The trinitarian Christian universalist, as such, denies modalism and affirms the real distinction of the Persons. We also affirm the single substantial unity of the Persons–otherwise we would be cosmological tri-theists (at best)!

But if God’s own intrinsic self-existence is a self-begetting self-begotten unity of Persons, then God’s own fundamental action is the fulfillment of fair-togetherness between persons. Which goes the farthest extent toward explaining what sin is (“unrighteousness”, “non-fair-togetherness”) and why sin must be irreconcilable to God: sin involves acting against the fulfillment of fair-togetherness between persons, thus acting against in principle against the Living Principle Himself Who grounds all existence (including the existence of the person thus rebelling in abuse of her derived power).

But the Ever-Living Trinity also goes the farthest extent toward a theological expectation of why sinners must be reconcilable to God: because the sinners are real persons whose existence as persons depends ultimately and foundationally on God acting to fulfill fair-togetherness between Persons.

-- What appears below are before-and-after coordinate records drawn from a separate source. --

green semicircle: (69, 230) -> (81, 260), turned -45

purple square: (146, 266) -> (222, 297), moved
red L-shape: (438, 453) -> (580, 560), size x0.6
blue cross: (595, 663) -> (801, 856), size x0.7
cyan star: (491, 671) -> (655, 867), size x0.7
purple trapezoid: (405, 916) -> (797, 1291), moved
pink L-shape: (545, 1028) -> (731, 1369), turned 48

For God to create persons who couldn’t be reconciled to God if they sinned, much moreso to keep such persons in existence as sinners for even an instant, would be for God to act in direct contravention to Himself as the ground of all reality–just as the sinner does as a sinner!

It might be technically possible for God to create or even to sustain such irreconcilable persons; just as it is technically possible for God to sin (which is why sinners are not doing something impossible for God, although the greatest sinners might flatter themselves by wanting to believe so). But it is not technically possible for God to sin and still to remain in existence, nor for anything else to remain in existence if God did so. Yet here we are, so we can be sure that God never chooses to do this: hasn’t done it, isn’t doing it, never will do it!

Nor would God create a person, then, or bring it about in regard to a person, that such a person would be irreconcilable to God. The Unity of the Trinity acts in self-existence that the Persons may fulfill fair-togetherness with one another; the Unity of the Trinity must similarly act in creating not-God persons (so long as the entities are indeed real persons, though derivatively real): that the Persons of God may fulfill fair-togetherness with those created persons, too.

If I am over-emphasizing the Unity of the Trinity, then this must be how I am over-emphasizing that Unity. But I find that to say anything different would be to deny key doctrines of the Trinity per se.

Luke, or any other opponent (trinitarian or otherwise, but especially trinitarian), will have to establish my emphasis as over-emphasis along this line, because this is the emphasis I emphatically insist upon as an orthodox trinitarian theist.